_Requirement_
Reproduce the listing word for word. Skip any image.

_Records for this exercise_
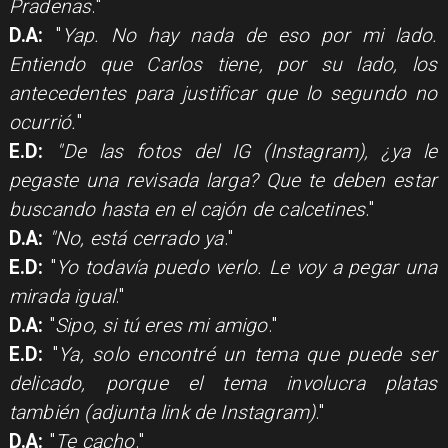
Pradenas
."
D.A:
"
Yap. No hay nada de eso por mi lado.
Entiendo que Carlos tiene, por su lado, los
antecedentes para justificar que lo segundo no
ocurrió.
"
E.D:
"De las fotos del IG (Instagram), ¿ya le
pegaste una revisada larga? Que te deben estar
buscando hasta en el cajón de calcetines
."
D.A:
"No, está cerrado ya
."
E.D:
"
Yo todavía puedo verlo. Le voy a pegar una
mirada igual
."
D.A:
"
Sipo, si tú eres mi amigo
."
E.D:
"
Ya, solo encontré un tema que puede ser
delicado, porque el tema involucra platas
también (adjunta link de Instagram)
."
D.A:
"
Te cacho
."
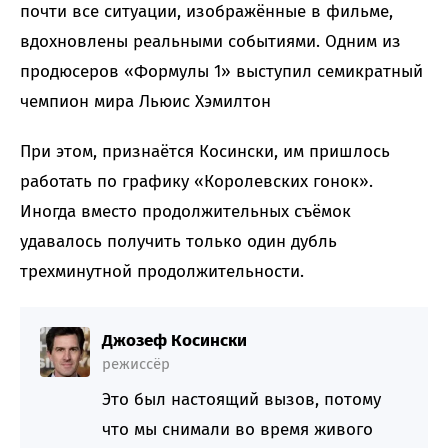
почти все ситуации, изображённые в фильме,
вдохновлены реальными событиями. Одним из
продюсеров «Формулы 1» выступил семикратный
чемпион мира Льюис Хэмилтон
При этом, признаётся Косински, им пришлось
работать по графику «Королевских гонок».
Иногда вместо продолжительных съёмок
удавалось получить только один дубль
трехминутной продолжительности.
Джозеф Косински
режиссёр
Это был настоящий вызов, потому
что мы снимали во время живого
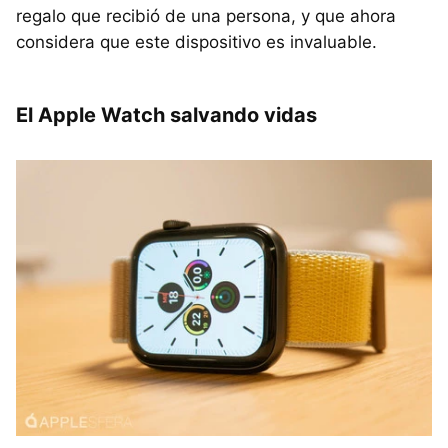
regalo que recibió de una persona, y que ahora
considera que este dispositivo es invaluable.
El Apple Watch salvando vidas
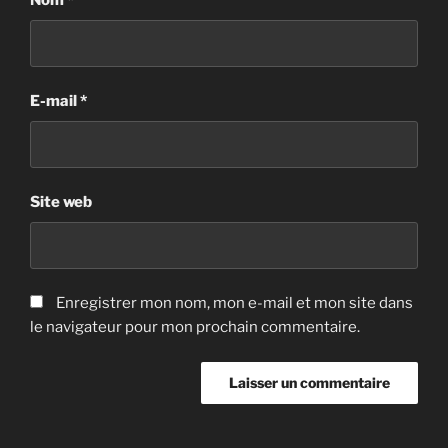
Nom
*
E-mail
*
Site web
Enregistrer mon nom, mon e-mail et mon site dans
le navigateur pour mon prochain commentaire.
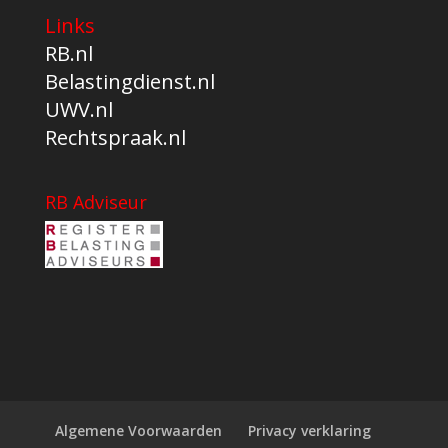
Links
RB.nl
Belastingdienst.nl
UWV.nl
Rechtspraak.nl
RB Adviseur
Algemene Voorwaarden
Privacy verklaring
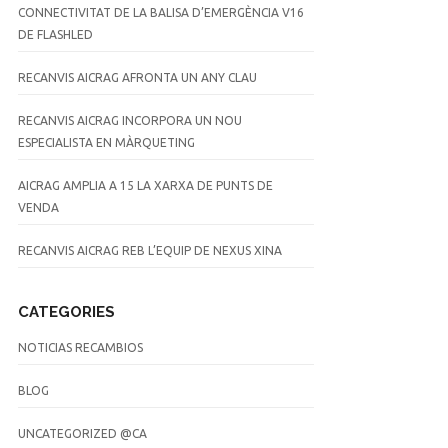
CONNECTIVITAT DE LA BALISA D’EMERGÈNCIA V16
DE FLASHLED
RECANVIS AICRAG AFRONTA UN ANY CLAU
RECANVIS AICRAG INCORPORA UN NOU
ESPECIALISTA EN MÀRQUETING
AICRAG AMPLIA A 15 LA XARXA DE PUNTS DE
VENDA
RECANVIS AICRAG REB L’EQUIP DE NEXUS XINA
CATEGORIES
NOTICIAS RECAMBIOS
BLOG
UNCATEGORIZED @CA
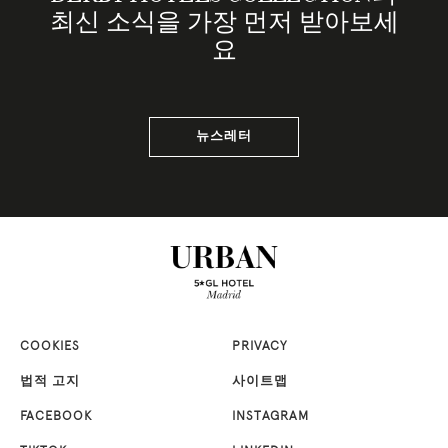
최신 소식을 가장 먼저 받아보세
요
뉴스레터
COOKIES
PRIVACY
법적 고지
사이트맵
FACEBOOK
INSTAGRAM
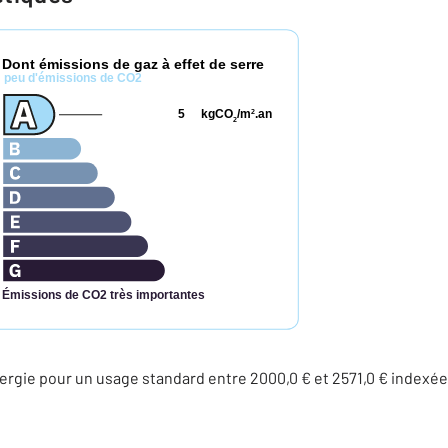
Dont émissions de gaz à effet de serre
*
peu d'émissions de CO2
5
kgCO
/m
.an
2
2
Émissions de CO2 très importantes
rgie pour un usage standard entre 2000,0 € et 2571,0 € indexé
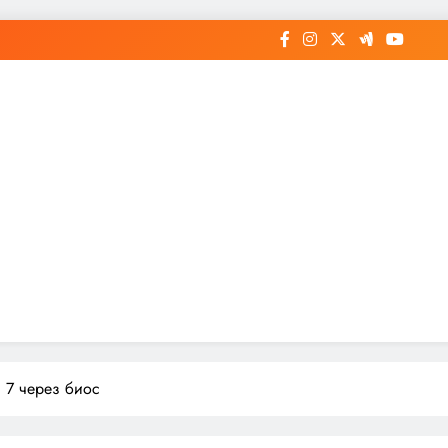
с 7 через биос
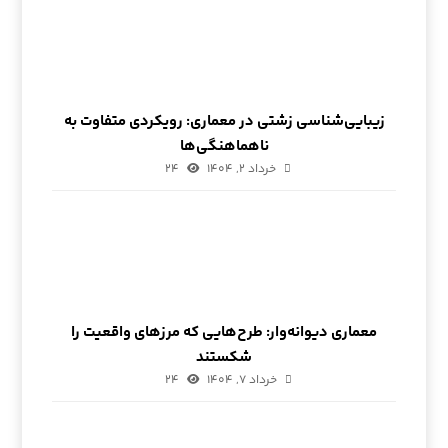
زیبایی‌شناسی زشتی در معماری: رویکردی متفاوت به
ناهماهنگی‌ها
خرداد ۲, ۱۴۰۴
۲۴
معماری دیوانه‌وار: طرح‌هایی که مرزهای واقعیت را
شکستند
خرداد ۷, ۱۴۰۴
۲۴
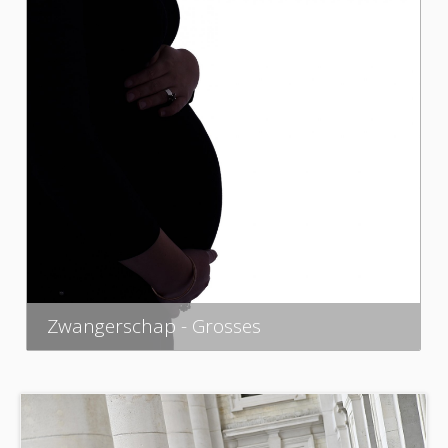
Zwangerschap - Grosses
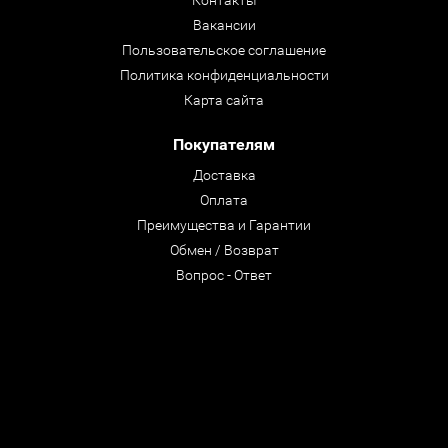
Контакты
Вакансии
Пользовательское соглашение
Политика конфиденциальности
Карта сайта
Покупателям
Доставка
Оплата
Преимущества и Гарантии
Обмен / Возврат
Вопрос - Ответ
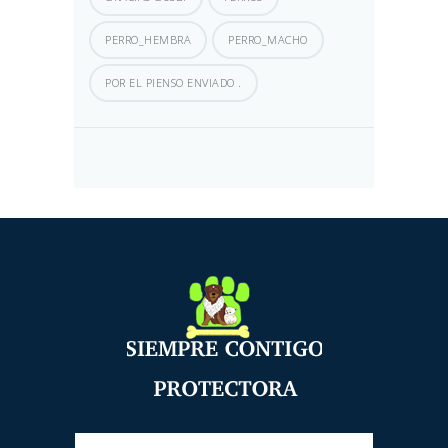
PERRO_HEMBRA
PERRO_MACHO
POR EL PIENSO ENVIADO .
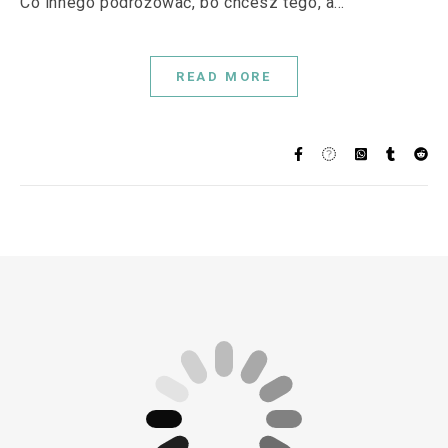
Co innego podróżować, bo chcesz tego, a…
READ MORE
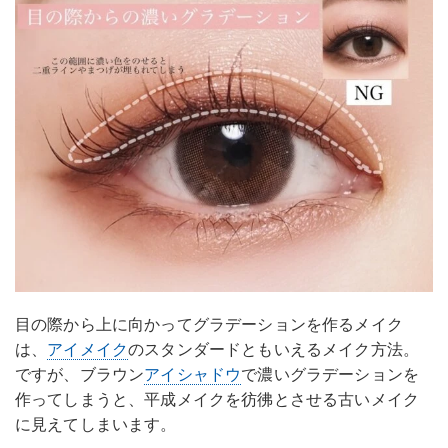
目の際から上に向かってグラデーションを作るメイク
は、
アイメイク
のスタンダードともいえるメイク方法。
ですが、ブラウン
アイシャドウ
で濃いグラデーションを
作ってしまうと、平成メイクを彷彿とさせる古いメイク
に見えてしまいます。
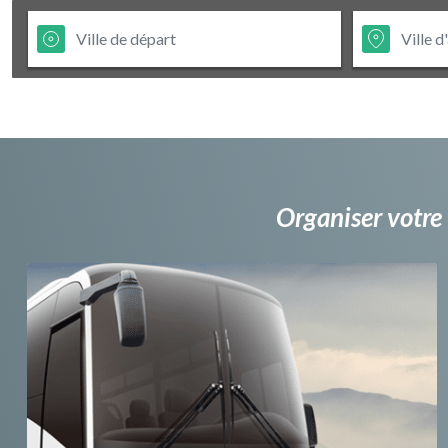
Organiser votre 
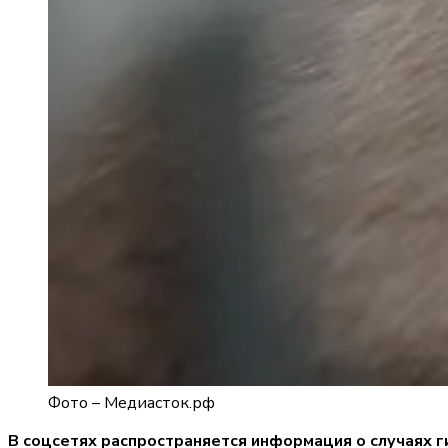
Фото –
Медиасток.рф
В соцсетях распространяется информация о случаях г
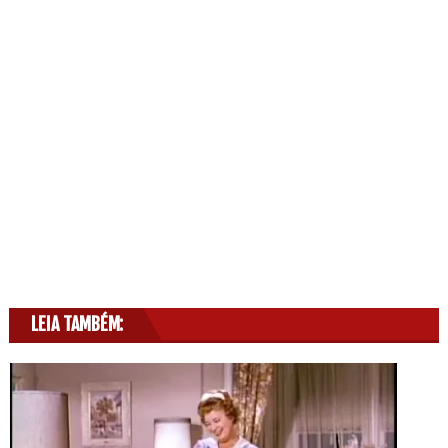
LEIA TAMBÉM:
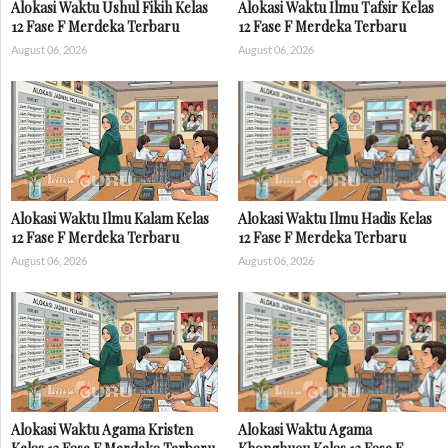
Alokasi Waktu Ushul Fikih Kelas
Alokasi Waktu Ilmu Tafsir Kelas
12 Fase F Merdeka Terbaru
12 Fase F Merdeka Terbaru
August 06, 2026
August 06, 2026
Alokasi Waktu Ilmu Kalam Kelas
Alokasi Waktu Ilmu Hadis Kelas
12 Fase F Merdeka Terbaru
12 Fase F Merdeka Terbaru
August 06, 2026
August 06, 2026
Alokasi Waktu Agama Kristen
Alokasi Waktu Agama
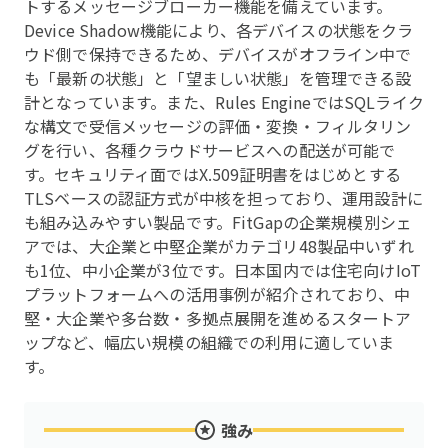
トするメッセージブローカー機能を備えています。
Device Shadow機能により、各デバイスの状態をクラ
ウド側で保持できるため、デバイスがオフライン中で
も「最新の状態」と「望ましい状態」を管理できる設
計となっています。また、Rules EngineではSQLライク
な構文で受信メッセージの評価・変換・フィルタリン
グを行い、各種クラウドサービスへの配送が可能で
す。セキュリティ面ではX.509証明書をはじめとする
TLSベースの認証方式が中核を担っており、運用設計に
も組み込みやすい製品です。FitGapの企業規模別シェ
アでは、大企業と中堅企業がカテゴリ48製品中いずれ
も1位、中小企業が3位です。日本国内では住宅向けIoT
プラットフォームへの活用事例が紹介されており、中
堅・大企業や多台数・多拠点展開を進めるスタートア
ップなど、幅広い規模の組織での利用に適していま
す。
強み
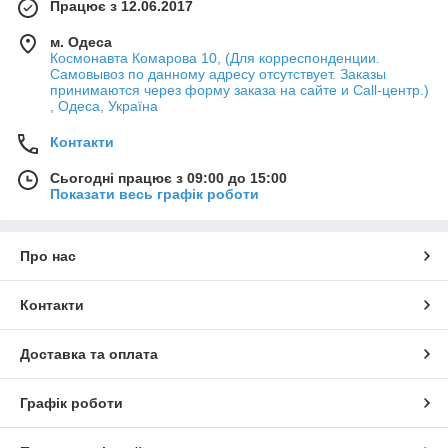
Працює з 12.06.2017
м. Одеса
Космонавта Комарова 10, (Для корреспонденции.
Самовывоз по данному адресу отсутствует. Заказы
принимаются через форму заказа на сайте и Call-центр.)
, Одеса, Україна
Контакти
Сьогодні працює з 09:00 до 15:00
Показати весь графік роботи
Про нас
Контакти
Доставка та оплата
Графік роботи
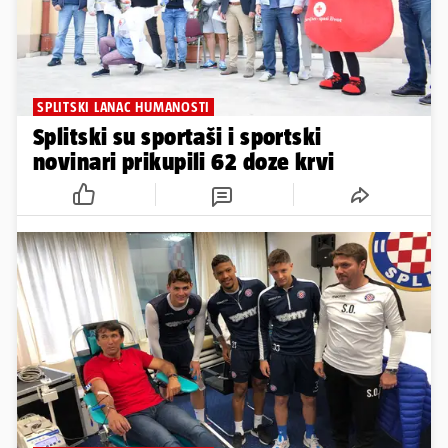
SPLITSKI LANAC HUMANOSTI
Splitski su sportaši i sportski
novinari prikupili 62 doze krvi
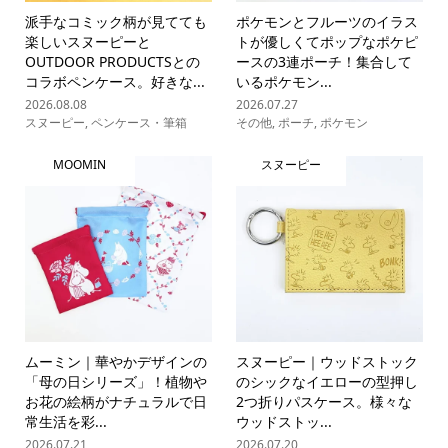
派手なコミック柄が見てても
ポケモンとフルーツのイラス
楽しいスヌーピーと
トが優しくてポップなポケピ
OUTDOOR PRODUCTSとの
ースの3連ポーチ！集合して
コラボペンケース。好きな...
いるポケモン...
2026.08.08
2026.07.27
スヌーピー
,
ペンケース・筆箱
その他
,
ポーチ
,
ポケモン
MOOMIN
スヌーピー
ムーミン｜華やかデザインの
スヌーピー｜ウッドストック
「母の日シリーズ」！植物や
のシックなイエローの型押し
お花の絵柄がナチュラルで日
2つ折りパスケース。様々な
常生活を彩...
ウッドストッ...
2026.07.21
2026.07.20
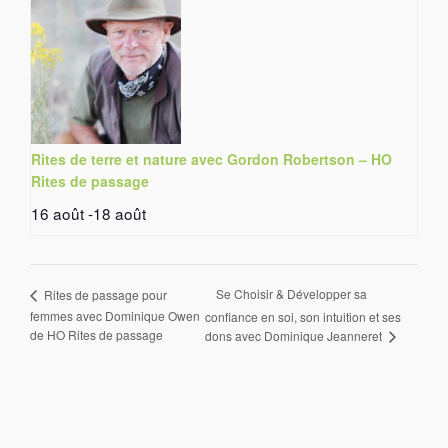
Rites de terre et nature avec Gordon Robertson – HO
Rites de passage
16 août
-
18 août
Se Choisir & Développer sa
Rites de passage pour
femmes avec Dominique Owen
confiance en soi, son intuition et ses
de HO Rites de passage
dons avec Dominique Jeanneret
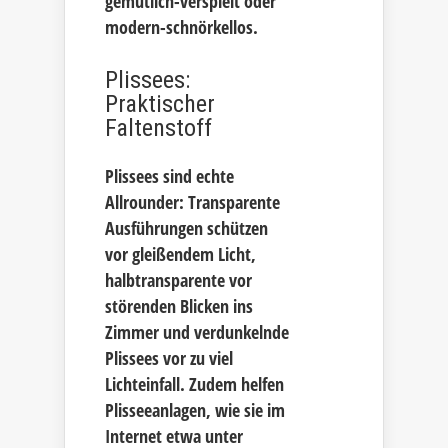
gemütlich-verspielt oder
modern-schnörkellos.
Plissees:
Praktischer
Faltenstoff
Plissees sind echte
Allrounder: Transparente
Ausführungen schützen
vor gleißendem Licht,
halbtransparente vor
störenden Blicken ins
Zimmer und verdunkelnde
Plissees vor zu viel
Lichteinfall. Zudem helfen
Plisseeanlagen, wie sie im
Internet etwa unter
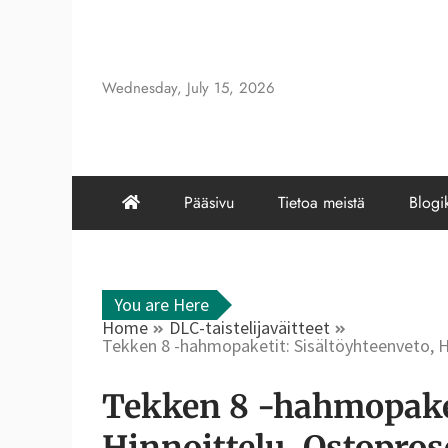
Skip
to
content
Wednesday, July 15, 2026
Pääsivu
Tietoa meistä
Blogik
You are Here
Home
DLC-taistelijaväitteet
Tekken 8 -hahmopaketit: Sisältöyhteenveto, H
Tekken 8 -hahmopaket
Hinnoittelu, Ostopros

_Output for this exercise_
Pradenas
."
D.A:
"
Yap. No hay nada de eso por mi lado.
Entiendo que Carlos tiene, por su lado, los
antecedentes para justificar que lo segundo no
ocurrió.
"
E.D:
"De las fotos del IG (Instagram), ¿ya le
pegaste una revisada larga? Que te deben estar
buscando hasta en el cajón de calcetines
."
D.A:
"No, está cerrado ya
."
E.D:
"
Yo todavía puedo verlo. Le voy a pegar una
mirada igual
."
D.A:
"
Sipo, si tú eres mi amigo
."
E.D:
"
Ya, solo encontré un tema que puede ser
delicado, porque el tema involucra platas
también (adjunta link de Instagram)
."
D.A:
"
Te cacho
."
почти все ситуации, изображённые в фильме,
вдохновлены реальными событиями. Одним из
продюсеров «Формулы 1» выступил семикратный
чемпион мира Льюис Хэмилтон
При этом, признаётся Косински, им пришлось
работать по графику «Королевских гонок».
Иногда вместо продолжительных съёмок
удавалось получить только один дубль
трехминутной продолжительности.
Джозеф Косински
режиссёр
Это был настоящий вызов, потому
что мы снимали во время живого
regalo que recibió de una persona, y que ahora
considera que este dispositivo es invaluable.
El Apple Watch salvando vidas
Nom
*
E-mail
*
Site web
Enregistrer mon nom, mon e-mail et mon site dans
le navigateur pour mon prochain commentaire.
Links
RB.nl
Belastingdienst.nl
UWV.nl
Rechtspraak.nl
RB Adviseur
Algemene Voorwaarden
Privacy verklaring
CONNECTIVITAT DE LA BALISA D’EMERGÈNCIA V16
DE FLASHLED
RECANVIS AICRAG AFRONTA UN ANY CLAU
RECANVIS AICRAG INCORPORA UN NOU
ESPECIALISTA EN MÀRQUETING
AICRAG AMPLIA A 15 LA XARXA DE PUNTS DE
VENDA
RECANVIS AICRAG REB L’EQUIP DE NEXUS XINA
CATEGORIES
NOTICIAS RECAMBIOS
BLOG
UNCATEGORIZED @CA
최신 소식을 가장 먼저 받아보세
요
뉴스레터
COOKIES
PRIVACY
법적 고지
사이트맵
FACEBOOK
INSTAGRAM
Dont émissions de gaz à effet de serre
*
peu d'émissions de CO2
5
kgCO
/m
.an
2
2
Émissions de CO2 très importantes
rgie pour un usage standard entre 2000,0 € et 2571,0 € indexé
с 7 через биос
زیبایی‌شناسی زشتی در معماری: رویکردی متفاوت به
ناهماهنگی‌ها
خرداد ۲, ۱۴۰۴
۲۴
معماری دیوانه‌وار: طرح‌هایی که مرزهای واقعیت را
شکستند
خرداد ۷, ۱۴۰۴
۲۴
Zwangerschap - Grosses
Контакты
Вакансии
Пользовательское соглашение
Политика конфиденциальности
Карта сайта
Покупателям
Доставка
Оплата
Преимущества и Гарантии
Обмен / Возврат
Вопрос - Ответ
PERRO_HEMBRA
PERRO_MACHO
POR EL PIENSO ENVIADO .
Co innego podróżować, bo chcesz tego, a…
READ MORE
目の際から上に向かってグラデーションを作るメイク
は、
アイメイク
のスタンダードともいえるメイク方法。
ですが、ブラウン
アイシャドウ
で濃いグラデーションを
作ってしまうと、平成メイクを彷彿とさせる古いメイク
に見えてしまいます。
Organiser votre 
Фото –
Медиасток.рф
В соцсетях распространяется информация о случаях г
LEIA TAMBÉM:
Alokasi Waktu Ushul Fikih Kelas
Alokasi Waktu Ilmu Tafsir Kelas
12 Fase F Merdeka Terbaru
12 Fase F Merdeka Terbaru
August 06, 2026
August 06, 2026
Alokasi Waktu Ilmu Kalam Kelas
Alokasi Waktu Ilmu Hadis Kelas
12 Fase F Merdeka Terbaru
12 Fase F Merdeka Terbaru
August 06, 2026
August 06, 2026
Alokasi Waktu Agama Kristen
Alokasi Waktu Agama
トするメッセージブローカー機能を備えています。
Device Shadow機能により、各デバイスの状態をクラ
ウド側で保持できるため、デバイスがオフライン中で
も「最新の状態」と「望ましい状態」を管理できる設
計となっています。また、Rules EngineではSQLライク
な構文で受信メッセージの評価・変換・フィルタリン
グを行い、各種クラウドサービスへの配送が可能で
す。セキュリティ面ではX.509証明書をはじめとする
TLSベースの認証方式が中核を担っており、運用設計に
も組み込みやすい製品です。FitGapの企業規模別シェ
アでは、大企業と中堅企業がカテゴリ48製品中いずれ
も1位、中小企業が3位です。日本国内では住宅向けIoT
プラットフォームへの活用事例が紹介されており、中
堅・大企業や多台数・多拠点展開を進めるスタートア
ップなど、幅広い規模の組織での利用に適していま
す。
強み
Працює з 12.06.2017
м. Одеса
Космонавта Комарова 10, (Для корреспонденции.
Самовывоз по данному адресу отсутствует. Заказы
принимаются через форму заказа на сайте и Call-центр.)
, Одеса, Україна
Контакти
Сьогодні працює з 09:00 до 15:00
Показати весь графік роботи
Про нас
Контакти
Доставка та оплата
Графік роботи
SPLITSKI LANAC HUMANOSTI
Splitski su sportaši i sportski
novinari prikupili 62 doze krvi
派手なコミック柄が見てても
ポケモンとフルーツのイラス
楽しいスヌーピーと
トが優しくてポップなポケピ
OUTDOOR PRODUCTSとの
ースの3連ポーチ！集合して
コラボペンケース。好きな...
いるポケモン...
2026.08.08
2026.07.27
スヌーピー
,
ペンケース・筆箱
その他
,
ポーチ
,
ポケモン
MOOMIN
スヌーピー
ムーミン｜華やかデザインの
スヌーピー｜ウッドストック
「母の日シリーズ」！植物や
のシックなイエローの型押し
お花の絵柄がナチュラルで日
2つ折りパスケース。様々な
常生活を彩...
ウッドストッ...
2026.07.21
2026.07.20
Rites de terre et nature avec Gordon Robertson – HO
Rites de passage
16 août
-
18 août
Se Choisir & Développer sa
Rites de passage pour
femmes avec Dominique Owen
confiance en soi, son intuition et ses
de HO Rites de passage
dons avec Dominique Jeanneret
gemütlich-verspielt oder
modern-schnörkellos.
Plissees:
Praktischer
Faltenstoff
Plissees sind echte
Allrounder: Transparente
Ausführungen schützen
vor gleißendem Licht,
halbtransparente vor
störenden Blicken ins
Zimmer und verdunkelnde
Plissees vor zu viel
Lichteinfall. Zudem helfen
Plisseeanlagen, wie sie im
Internet etwa unter
Skip
to
content
Wednesday, July 15, 2026
Pääsivu
Tietoa meistä
Blogik
You are Here
Home
DLC-taistelijaväitteet
Tekken 8 -hahmopaketit: Sisältöyhteenveto, H
Tekken 8 -hahmopaket
Hinnoittelu, Ostopros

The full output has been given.